Live from QuantMinds International, our experts during the Quant Invest summit have been discussing active vs. passive vs. smart beta strategies. From defining what these strategies are to discussing how to maximise their potential, the insight shed some light into investing in today's markets.
Active versus Passive - Who wins?
The first hurdle when embarking on a conversation about the merits of active versus passive is deciding how to actually define either one.
Certainly the panel at QuantMinds International 2018 in Lisbon couldn’t agree.
Moderator Artur Sepp, Director and Senior Quant at Julius Baer Group, said it was all a question of risk: “I think a passive investor will always follow the market, with active you try to limit the risk.”
But Michael Steliaros, Global Head of Quantitative Execution Services at Goldman Sachs, disagreed in part, arguing that passive also had a risk element.
“Tracking error is the main thing by which passive strategies are assessed, and that is risk,” he said.
There are various approaches to building a passive strategy. The main difference is the ease of access to the product and the fact that fees cannot be charged for something that is deemed to be a passive investment, he added.
Philip Stoltzfus, CEO at Thayer Brook Partners LLP, works primarily in managed futures, where, because of the absence of benchmarks, it is even harder to define passive management.
“In the managed futures space a passive method is one that focuses on a static rule set, which doesn’t mean that it totally lacks a dynamic element, but it’s essentially trying to tap into a pure underlying performance driver.
“In active there are methods employed to try and compensate for elements of trend-following that don’t work well, such as a higher focus on risk management.”
Simon Weinberger, Managing Director, Scientific Active Equities at BlackRock, contemplated the question from an investment decision perspective: “In the equity space almost everything requires an active decision. Smart beta is a poor name. When it comes to smart beta, to me you are firmly in active territory. You decide to deviate from a benchmark quite significantly. I think maybe risk premia is a better term.”
Simon Weinberger discusses how to differentiate yourself from smart beta when using active quant strategies
The impact of quantitative models
So the panel agreed to disagree, moving on to the topic of what impact models had on their day-to-day business.

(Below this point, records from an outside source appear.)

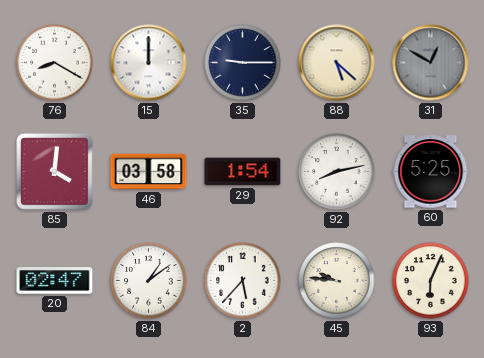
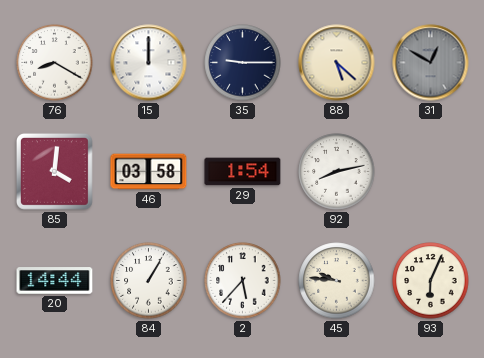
60: 5:25 -> none
20: 02:47 -> 14:44
84: 1:09 -> 1:05
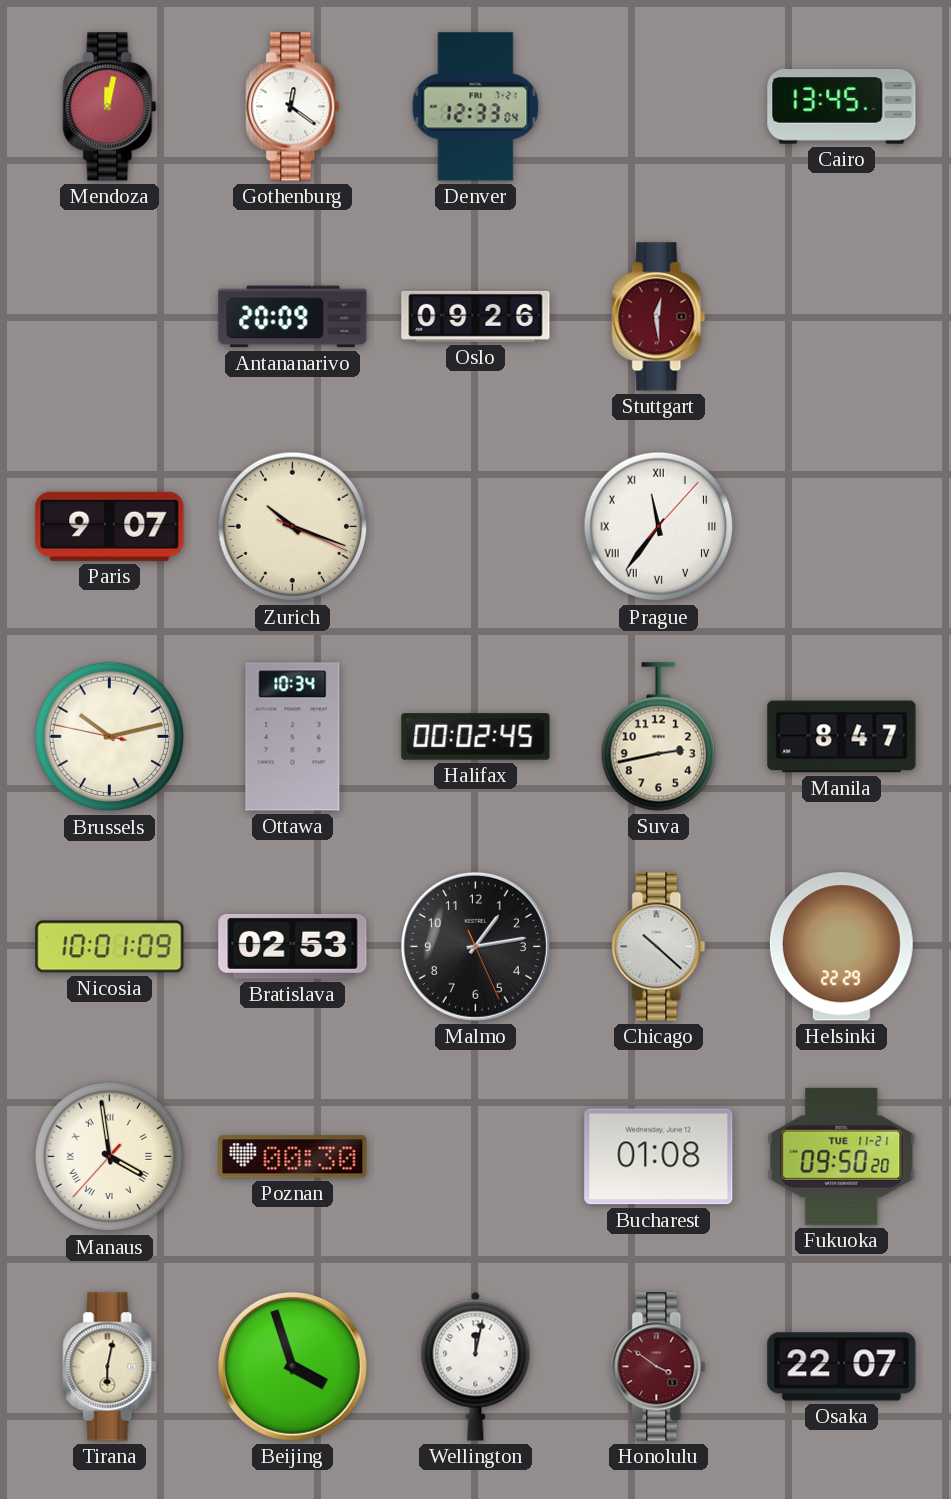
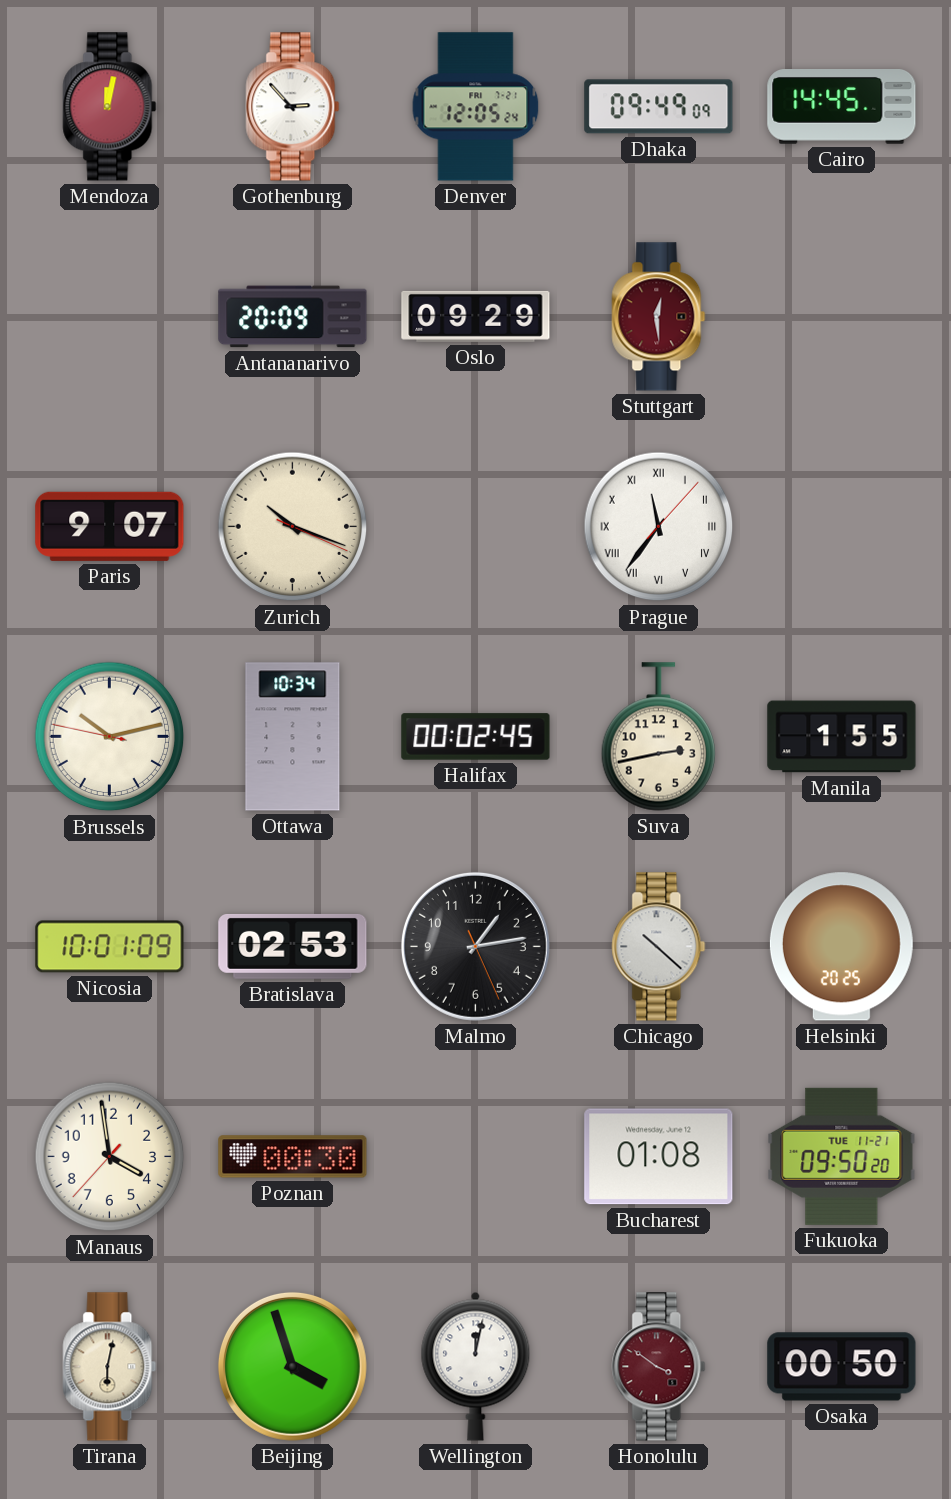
Gothenburg: 12:21 -> 2:53
Denver: 12:33 -> 12:05
Dhaka: none -> 09:49
Cairo: 13:45 -> 14:45
Oslo: 09:26 -> 09:29
Manila: 8:47 -> 1:55
Helsinki: 22:29 -> 20:25
Manaus numerals: Roman -> Arabic
Osaka: 22:07 -> 00:50
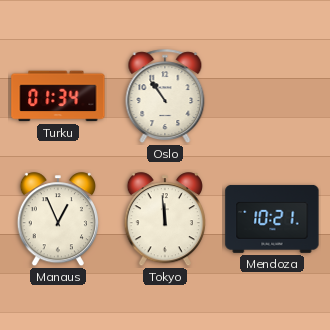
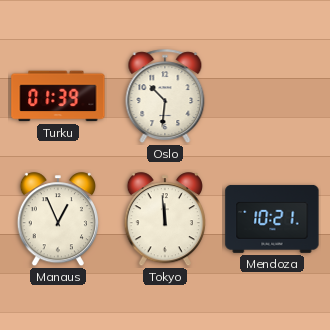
Turku: 01:34 -> 01:39
Oslo: 10:54 -> 10:31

“We are seeing assets flow both to passive methods and also to cheaper trend-following strategies,” said Stoltzfus.
But he felt that active managers needn’t worry just yet.
“There still is enormous scope to use research to develop new methods that will provide benefits, such as better risk management and better drawdown control. Those active managers will be judged based on their ability to deliver something that is genuinely differentiated from the pure trend-following component.”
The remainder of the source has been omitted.